From ab00a14af0f3cf5cfdd1b445a49b0ca4a683536a Mon Sep 17 00:00:00 2001
From: Sheraff <me@florianpellet.com>
Date: Tue, 12 May 2026 21:07:34 +0200
Subject: [PATCH 1/3] ci: add zizmor workflow

---
 .github/workflows/autofix.yml |  9 +++++++--
 .github/workflows/pr.yml      | 31 ++++++++++++++++++++-----------
 .github/workflows/release.yml | 17 ++++++++++-------
 .github/workflows/zizmor.yml  | 24 ++++++++++++++++++++++++
 4 files changed, 61 insertions(+), 20 deletions(-)

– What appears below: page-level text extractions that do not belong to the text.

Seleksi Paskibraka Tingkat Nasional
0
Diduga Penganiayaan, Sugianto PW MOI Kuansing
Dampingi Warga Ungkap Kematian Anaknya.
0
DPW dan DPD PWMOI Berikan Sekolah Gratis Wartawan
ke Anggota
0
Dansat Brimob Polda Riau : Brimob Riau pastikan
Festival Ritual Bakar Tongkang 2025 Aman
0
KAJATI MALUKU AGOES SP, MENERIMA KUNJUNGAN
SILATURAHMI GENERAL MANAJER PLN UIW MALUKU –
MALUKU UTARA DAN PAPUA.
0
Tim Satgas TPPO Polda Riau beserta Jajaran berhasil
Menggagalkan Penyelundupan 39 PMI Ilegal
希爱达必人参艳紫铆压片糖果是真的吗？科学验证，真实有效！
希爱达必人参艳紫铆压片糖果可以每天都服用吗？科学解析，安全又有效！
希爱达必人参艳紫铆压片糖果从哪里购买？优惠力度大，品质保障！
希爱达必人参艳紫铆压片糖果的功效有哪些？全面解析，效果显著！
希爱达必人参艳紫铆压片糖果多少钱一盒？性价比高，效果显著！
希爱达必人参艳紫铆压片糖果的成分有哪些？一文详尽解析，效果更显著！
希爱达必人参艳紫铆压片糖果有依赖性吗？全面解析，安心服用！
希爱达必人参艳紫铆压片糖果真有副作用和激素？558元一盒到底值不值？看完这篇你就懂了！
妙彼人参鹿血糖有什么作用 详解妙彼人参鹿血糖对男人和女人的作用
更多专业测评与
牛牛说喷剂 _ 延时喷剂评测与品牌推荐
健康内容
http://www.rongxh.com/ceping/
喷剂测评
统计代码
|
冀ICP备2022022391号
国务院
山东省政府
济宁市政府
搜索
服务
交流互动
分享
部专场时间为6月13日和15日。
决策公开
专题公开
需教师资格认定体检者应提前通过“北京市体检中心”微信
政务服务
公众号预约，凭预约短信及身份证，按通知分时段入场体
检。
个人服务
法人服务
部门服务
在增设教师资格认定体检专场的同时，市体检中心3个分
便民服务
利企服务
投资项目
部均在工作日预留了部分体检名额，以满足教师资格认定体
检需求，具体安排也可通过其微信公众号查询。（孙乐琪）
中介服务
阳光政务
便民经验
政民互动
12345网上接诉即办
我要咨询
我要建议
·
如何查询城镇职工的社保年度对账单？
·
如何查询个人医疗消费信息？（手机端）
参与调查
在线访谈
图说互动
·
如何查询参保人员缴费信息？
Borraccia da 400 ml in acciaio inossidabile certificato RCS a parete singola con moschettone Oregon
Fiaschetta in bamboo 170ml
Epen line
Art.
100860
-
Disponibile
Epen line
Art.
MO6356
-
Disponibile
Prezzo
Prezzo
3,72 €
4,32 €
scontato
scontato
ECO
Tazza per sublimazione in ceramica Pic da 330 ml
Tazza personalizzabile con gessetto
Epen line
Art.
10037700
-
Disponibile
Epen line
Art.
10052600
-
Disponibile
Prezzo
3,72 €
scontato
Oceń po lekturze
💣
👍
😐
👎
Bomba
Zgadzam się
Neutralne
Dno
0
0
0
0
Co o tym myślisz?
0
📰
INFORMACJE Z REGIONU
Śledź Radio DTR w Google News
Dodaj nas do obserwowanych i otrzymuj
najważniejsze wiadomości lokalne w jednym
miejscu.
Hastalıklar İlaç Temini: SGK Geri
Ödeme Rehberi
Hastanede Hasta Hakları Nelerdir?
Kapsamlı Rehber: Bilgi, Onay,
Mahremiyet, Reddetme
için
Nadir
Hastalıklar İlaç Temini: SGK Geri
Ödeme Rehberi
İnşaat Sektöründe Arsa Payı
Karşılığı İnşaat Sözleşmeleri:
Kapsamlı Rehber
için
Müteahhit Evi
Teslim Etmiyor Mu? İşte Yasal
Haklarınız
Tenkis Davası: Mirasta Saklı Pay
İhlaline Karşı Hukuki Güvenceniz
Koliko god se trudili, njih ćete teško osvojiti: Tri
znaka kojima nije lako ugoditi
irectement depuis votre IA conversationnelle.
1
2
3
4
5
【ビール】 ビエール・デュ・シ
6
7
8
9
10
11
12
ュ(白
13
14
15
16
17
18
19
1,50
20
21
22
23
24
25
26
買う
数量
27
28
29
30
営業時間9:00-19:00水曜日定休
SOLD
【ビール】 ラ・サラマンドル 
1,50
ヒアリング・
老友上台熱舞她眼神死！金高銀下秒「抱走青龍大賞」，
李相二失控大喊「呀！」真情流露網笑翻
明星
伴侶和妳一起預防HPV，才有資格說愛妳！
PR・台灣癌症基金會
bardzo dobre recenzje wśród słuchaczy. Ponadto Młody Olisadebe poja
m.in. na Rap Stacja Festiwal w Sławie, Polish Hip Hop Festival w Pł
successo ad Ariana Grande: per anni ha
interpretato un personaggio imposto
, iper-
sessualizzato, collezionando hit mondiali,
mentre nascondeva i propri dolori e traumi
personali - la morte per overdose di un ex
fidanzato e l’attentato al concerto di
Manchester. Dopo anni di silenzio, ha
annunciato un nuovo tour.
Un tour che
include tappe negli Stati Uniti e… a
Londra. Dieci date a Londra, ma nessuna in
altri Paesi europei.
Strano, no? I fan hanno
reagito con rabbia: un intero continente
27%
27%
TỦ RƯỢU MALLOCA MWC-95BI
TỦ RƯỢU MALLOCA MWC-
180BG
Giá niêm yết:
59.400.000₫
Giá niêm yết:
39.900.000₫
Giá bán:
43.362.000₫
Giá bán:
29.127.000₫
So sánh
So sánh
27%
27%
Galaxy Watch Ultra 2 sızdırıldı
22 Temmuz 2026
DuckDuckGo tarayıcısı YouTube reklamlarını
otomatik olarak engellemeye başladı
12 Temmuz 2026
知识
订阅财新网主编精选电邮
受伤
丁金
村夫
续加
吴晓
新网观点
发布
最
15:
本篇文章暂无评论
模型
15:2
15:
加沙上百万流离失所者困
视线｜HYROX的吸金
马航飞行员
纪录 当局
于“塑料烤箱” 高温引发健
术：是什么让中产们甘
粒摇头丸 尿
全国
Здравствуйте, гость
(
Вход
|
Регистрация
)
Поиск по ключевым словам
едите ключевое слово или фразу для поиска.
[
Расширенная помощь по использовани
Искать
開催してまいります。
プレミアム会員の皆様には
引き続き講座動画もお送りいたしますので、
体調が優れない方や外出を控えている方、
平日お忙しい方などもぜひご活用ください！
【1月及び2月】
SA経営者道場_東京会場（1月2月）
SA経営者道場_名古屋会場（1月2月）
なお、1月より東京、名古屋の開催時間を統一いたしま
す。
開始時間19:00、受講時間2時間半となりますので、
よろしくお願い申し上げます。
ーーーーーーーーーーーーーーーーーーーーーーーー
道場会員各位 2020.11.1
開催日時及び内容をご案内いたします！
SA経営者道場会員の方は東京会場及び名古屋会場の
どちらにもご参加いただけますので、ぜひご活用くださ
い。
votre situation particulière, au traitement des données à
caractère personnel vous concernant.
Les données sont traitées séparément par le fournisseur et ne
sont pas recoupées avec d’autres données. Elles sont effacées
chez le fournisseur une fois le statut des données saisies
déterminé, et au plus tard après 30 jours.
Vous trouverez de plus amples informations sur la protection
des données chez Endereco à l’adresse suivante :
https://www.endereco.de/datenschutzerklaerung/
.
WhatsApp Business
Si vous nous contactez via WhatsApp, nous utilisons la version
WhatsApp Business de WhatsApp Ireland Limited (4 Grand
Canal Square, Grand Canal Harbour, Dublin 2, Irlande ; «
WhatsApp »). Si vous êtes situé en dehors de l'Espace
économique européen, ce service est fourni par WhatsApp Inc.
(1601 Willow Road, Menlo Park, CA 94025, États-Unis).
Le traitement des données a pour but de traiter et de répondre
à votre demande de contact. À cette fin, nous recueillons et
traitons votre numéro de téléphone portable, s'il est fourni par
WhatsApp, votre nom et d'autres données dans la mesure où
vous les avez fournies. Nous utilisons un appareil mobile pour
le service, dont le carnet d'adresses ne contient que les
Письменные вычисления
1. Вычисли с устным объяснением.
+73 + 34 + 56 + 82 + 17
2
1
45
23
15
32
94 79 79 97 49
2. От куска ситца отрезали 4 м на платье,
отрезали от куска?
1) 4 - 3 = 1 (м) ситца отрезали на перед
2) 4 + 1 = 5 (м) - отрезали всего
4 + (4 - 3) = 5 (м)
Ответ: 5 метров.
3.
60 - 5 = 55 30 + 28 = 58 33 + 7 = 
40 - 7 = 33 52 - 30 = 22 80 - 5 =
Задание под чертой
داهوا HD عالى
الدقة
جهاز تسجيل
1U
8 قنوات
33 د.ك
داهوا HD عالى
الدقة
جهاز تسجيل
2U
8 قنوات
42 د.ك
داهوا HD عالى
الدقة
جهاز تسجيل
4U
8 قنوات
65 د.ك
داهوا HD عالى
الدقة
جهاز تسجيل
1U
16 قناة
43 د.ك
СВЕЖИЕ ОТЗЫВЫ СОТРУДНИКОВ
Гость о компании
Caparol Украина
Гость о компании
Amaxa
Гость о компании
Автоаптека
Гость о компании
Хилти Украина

 create mode 100644 .github/workflows/zizmor.yml

diff --git a/.github/workflows/autofix.yml b/.github/workflows/autofix.yml
index f737ef8c..84081cfd 100644
--- a/.github/workflows/autofix.yml
+++ b/.github/workflows/autofix.yml
@@ -15,12 +15,17 @@ permissions:
 jobs:
   autofix:
     name: autofix
+    permissions:
+      contents: write
+      pull-requests: write
     runs-on: ubuntu-latest
     steps:
       - name: Checkout
-        uses: actions/checkout@v6.0.2
+        uses: actions/checkout@de0fac2e4500dabe0009e67214ff5f5447ce83dd # v6.0.2
+        with:
+          persist-credentials: false
       - name: Setup Tools
-        uses: TanStack/config/.github/setup@main
+        uses: TanStack/config/.github/setup@e4b48f16568324f76f467aa4c2aac2f05db632c3 # main
       - name: Fix formatting
         run: pnpm format
       - name: Generate Docs
diff --git a/.github/workflows/pr.yml b/.github/workflows/pr.yml
index 3d9c21b9..ab588a83 100644
--- a/.github/workflows/pr.yml
+++ b/.github/workflows/pr.yml
@@ -12,23 +12,26 @@ env:
 
 permissions:
   contents: read
-  pull-requests: write
 
 jobs:
   test:
     name: Test
+    permissions:
+      contents: read
+      pull-requests: write
     runs-on: ubuntu-latest
     steps:
       - name: Checkout
-        uses: actions/checkout@v6.0.2
+        uses: actions/checkout@de0fac2e4500dabe0009e67214ff5f5447ce83dd # v6.0.2
         with:
           fetch-depth: 0
+          persist-credentials: false
       - name: Start Nx Agents
         run: npx nx-cloud start-ci-run --distribute-on=".nx/workflows/dynamic-changesets.yaml"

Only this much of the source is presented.